Platon'un bir öğrencisi olan Aristoteles, Akademisinde yirmi yıl geçirdi. Bununla birlikte, bağımsız düşünme alışkanlığı, sonunda filozofun kendi sonuçlarına varmaya başlamasına neden oldu. Öğretmenin teorilerinden önemli ölçüde farklıydılar, ancak gerçek, ünlü söze yol açan kişisel bağlılıklardan daha değerliydi. Aslında, modern Avrupa biliminin ve mantıksal düşüncenin temellerini oluşturan filozof, kendisini psikoloji alanında ayırt etti. Aristoteles'in ruh hakkında yazdıkları bugün hala lisede inceleniyor.
Öncelikle düşünür, insan ruhunun bu öğesinin ikili bir doğası olduğuna inanır. Bir yandan maddidir, diğer yandan ilahidir. "Ruh Üzerine" adlı özel bir risale yazan Aristoteles, diğer eserlerinde de bu konuya dikkat çeker. Dolayısıyla bu sorunun onun felsefi sisteminde merkezi sorunlardan biri olduğunu söyleyebiliriz. Var olan her şeyi ikiye ayırdığı bilinmektedir. Birincisi fizikmateryal Dünya. İkincisi, tanrıların krallığıdır. Buna metafizik adını verdi. Ama Aristoteles'in ruh hakkında ne düşündüğünü anlamaya çalıştığımızda, onun bakış açısından bu iki dünyanın da psişe üzerinde bir etkisi olduğunu görüyoruz.
Filozof bu konudaki kitabı üç bölüme ayırmıştır. İlkinde, seleflerinin ruh hakkında ne düşündüklerini analiz etti. Ancak ikinci bölümde, mantıksal ve sistematik yaklaşımına dayanarak sorunu ayrıntılı olarak ele alır. Burada, ruhun, doğal bedenin yaşama yeteneğinin ("entelechy") pratik olarak gerçekleştirilmesi olduğu sonucuna varır. Bu nedenle, tüm canlılar ona sahiptir - bitkiler, hayvanlar ve insanlar. Ayrıca Aristoteles ruha da yansımıştır, çünkü herhangi bir şeyin özü onun formu olduğundan, yaşama yeteneği de aynı şekilde karakterize edilebilir.

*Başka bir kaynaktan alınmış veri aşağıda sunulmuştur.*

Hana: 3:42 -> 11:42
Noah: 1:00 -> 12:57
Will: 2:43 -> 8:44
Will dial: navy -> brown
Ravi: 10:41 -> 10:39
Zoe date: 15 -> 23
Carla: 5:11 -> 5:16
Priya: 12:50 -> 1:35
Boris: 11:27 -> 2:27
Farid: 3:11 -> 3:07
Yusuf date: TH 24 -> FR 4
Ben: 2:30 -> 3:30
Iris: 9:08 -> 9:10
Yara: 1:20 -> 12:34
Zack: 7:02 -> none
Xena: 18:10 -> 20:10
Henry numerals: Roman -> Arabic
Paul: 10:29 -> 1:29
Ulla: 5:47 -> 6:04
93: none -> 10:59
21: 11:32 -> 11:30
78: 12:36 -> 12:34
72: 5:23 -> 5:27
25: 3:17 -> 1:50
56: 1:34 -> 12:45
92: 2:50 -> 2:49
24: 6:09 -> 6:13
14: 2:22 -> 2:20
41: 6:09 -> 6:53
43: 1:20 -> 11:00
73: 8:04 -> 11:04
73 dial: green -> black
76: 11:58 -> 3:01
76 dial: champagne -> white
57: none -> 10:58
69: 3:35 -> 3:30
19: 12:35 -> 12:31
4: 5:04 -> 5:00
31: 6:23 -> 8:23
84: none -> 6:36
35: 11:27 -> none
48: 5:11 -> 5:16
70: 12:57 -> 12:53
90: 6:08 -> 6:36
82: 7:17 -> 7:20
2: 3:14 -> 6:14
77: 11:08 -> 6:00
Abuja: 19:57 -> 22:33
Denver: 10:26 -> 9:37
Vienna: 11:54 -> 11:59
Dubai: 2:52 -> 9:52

Fakat farklı "vücut zekası" türleri arasında bir fark vardır. Bitki ve hayvan ruhları ne maddesiz ne de onun dışında var olamazlar. Psişe, yaşamın varlığını tespit etmenin mümkün olduğu her yerdedir. Bitkisel ruh, beslenme kapasitesiyle ayırt edilir. Bu nedenle, bitki gelişebilir. Hayvan ruhu bu yeteneğe ve hissetme ve dokunma yeteneğine sahiptir. Bu, daha yüksek bir gelişme düzeyinin doğasında bulunan duyarlılıktır. Ancak Aristoteles'in ruh hakkında söylediği gibi üçüncü bir tür yaşam formu vardır. Sadece rasyonel varlıklara özgüdür. Akıl yürütebilmeli ve yansıtabilmelidirler.
Aslında filozof, bir insanın üç ruhu olduğuna inanıyordu. Hem bitkisel hem de bitkisel formları vardır. Platon'dan farklı olarak,Aristoteles, bu ruhların bir insanda varlığının madde ile bağlantılı olduğunu ve durumlarının doğrudan bedene bağlı olduğunu kanıtlar. Ancak, bu formların kendi hiyerarşileri vardır. Hepsine rasyonel ruh hakimdir. O da "entelechy"dir, ama bedene ait değildir, çünkü o ebediyete aittir. Filozof böyle bir ruhun ölmeyeceğini, çünkü sonuçta maddeden ayrı olarak var olabilen ve onunla hiç temas etmeyen başka bir tür “daha yüksek form” olduğunu öne sürüyor. Ve bu Tanrı'dır. Bu nedenle, rasyonel ruh metafiziğe aittir. Düşünme yetisi vücuttan ayrı olarak var olabilir ve olmalıdır. Aristoteles'in ruh hakkında çıkardığı sonuç budur. Aynı isimli risalenin özetini bu yazıda okudunuz.